Records from a data collection:
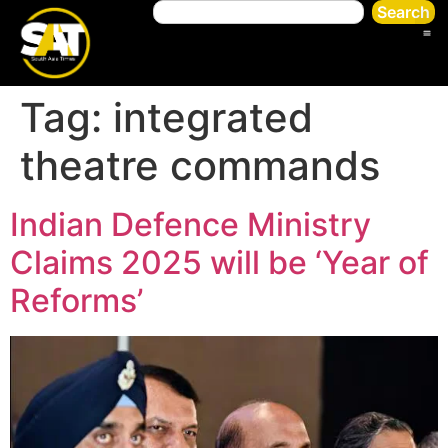
Search
Tag:
integrated
theatre commands
Indian Defence Ministry
Claims 2025 will be ‘Year of
Reforms’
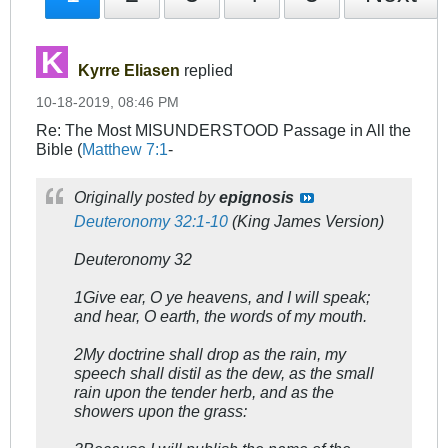
Kyrre Eliasen
replied
10-18-2019, 08:46 PM
Re: The Most MISUNDERSTOOD Passage in All the
Bible (
Matthew 7:1
-
Originally posted by
epignosis
Deuteronomy 32:1-10
(King James Version)
Deuteronomy 32
1Give ear, O ye heavens, and I will speak;
and hear, O earth, the words of my mouth.
2My doctrine shall drop as the rain, my
speech shall distil as the dew, as the small
rain upon the tender herb, and as the
showers upon the grass:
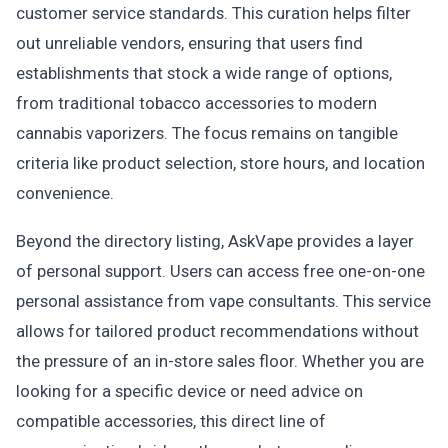
customer service standards. This curation helps filter
out unreliable vendors, ensuring that users find
establishments that stock a wide range of options,
from traditional tobacco accessories to modern
cannabis vaporizers. The focus remains on tangible
criteria like product selection, store hours, and location
convenience.
Beyond the directory listing, AskVape provides a layer
of personal support. Users can access free one-on-one
personal assistance from vape consultants. This service
allows for tailored product recommendations without
the pressure of an in-store sales floor. Whether you are
looking for a specific device or need advice on
compatible accessories, this direct line of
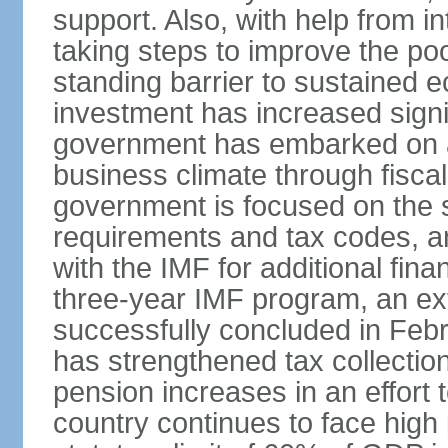
support. Also, with help from i
taking steps to improve the poo
standing barrier to sustained 
investment has increased signif
government has embarked on a
business climate through fiscal
government is focused on the si
requirements and tax codes, a
with the IMF for additional fina
three-year IMF program, an ex
successfully concluded in Fe
has strengthened tax collecti
pension increases in an effort t
country continues to face high 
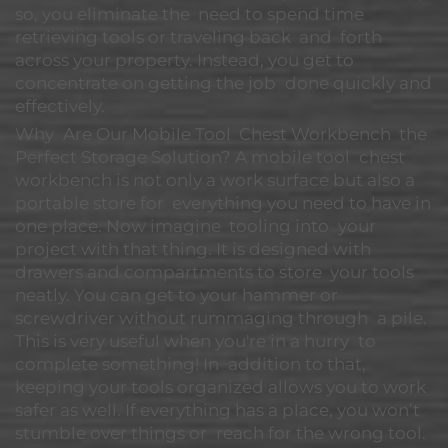
so, you eliminate the need to spend time
retrieving tools or traveling back and forth
across your property. Instead, you get to
concentrate on getting the job done quickly and
effectively.
Why Are Our Mobile Tool Chest Workbench the
Perfect Storage Solution? A mobile tool chest
workbench is not only a work surface but also a
portable store for everything you need to have in
one place. Now imagine tooling into your
project with that thing. It is designed with
drawers and compartments to store your tools
neatly. You can get to your hammer or
screwdriver without rummaging through a pile.
This is very useful when you're in a hurry to
complete something! In addition to that,
keeping your tools organized allows you to work
safer as well. If everything has a place, you won’t
stumble over things or reach for the wrong tool.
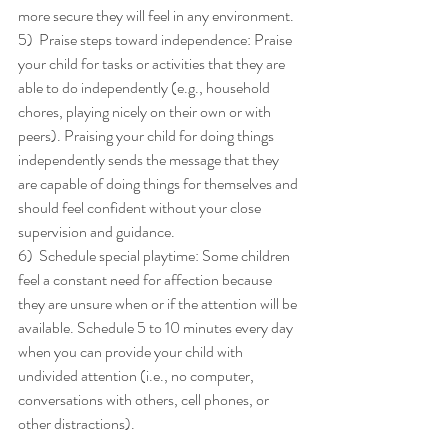
more secure they will feel in any environment. 
5)  Praise steps toward independence: Praise 
your child for tasks or activities that they are 
able to do independently (e.g., household 
chores, playing nicely on their own or with 
peers). Praising your child for doing things 
independently sends the message that they 
are capable of doing things for themselves and 
should feel confident without your close 
supervision and guidance. 
6)  Schedule special playtime: Some children 
feel a constant need for affection because 
they are unsure when or if the attention will be 
available. Schedule 5 to 10 minutes every day 
when you can provide your child with 
undivided attention (i.e., no computer, 
conversations with others, cell phones, or 
other distractions). 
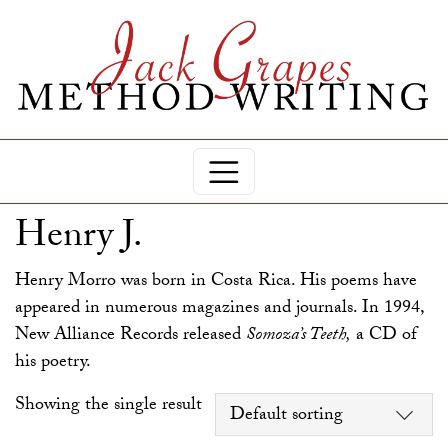
Henry J.
Henry Morro was born in Costa Rica. His poems have
appeared in numerous magazines and journals. In 1994,
New Alliance Records released
Somoza’s Teeth,
a CD of
his poetry.
Showing the single result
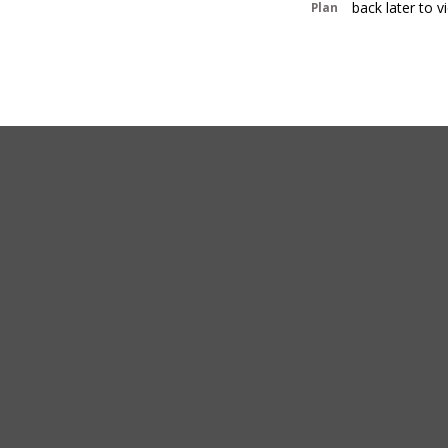
back later to 
Plan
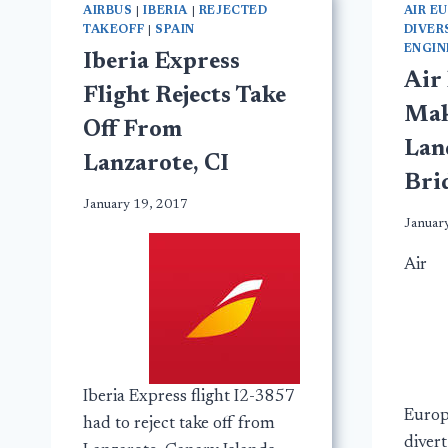
AIRBUS
|
IBERIA
|
REJECTED
AIR E
TAKEOFF
|
SPAIN
DIVER
ENGIN
Iberia Express
Air
Flight Rejects Take
Mak
Off From
Lan
Lanzarote, CI
Bri
January 19, 2017
Januar
Air
Iberia Express flight I2-3857
Europ
had to reject take off from
diver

## TASK GOAL
Working through the records above, copy each line in which "allows" is found.

## RESULT OF THIS TASK
allows for tailored product recommendations without
keeping your tools organized allows you to work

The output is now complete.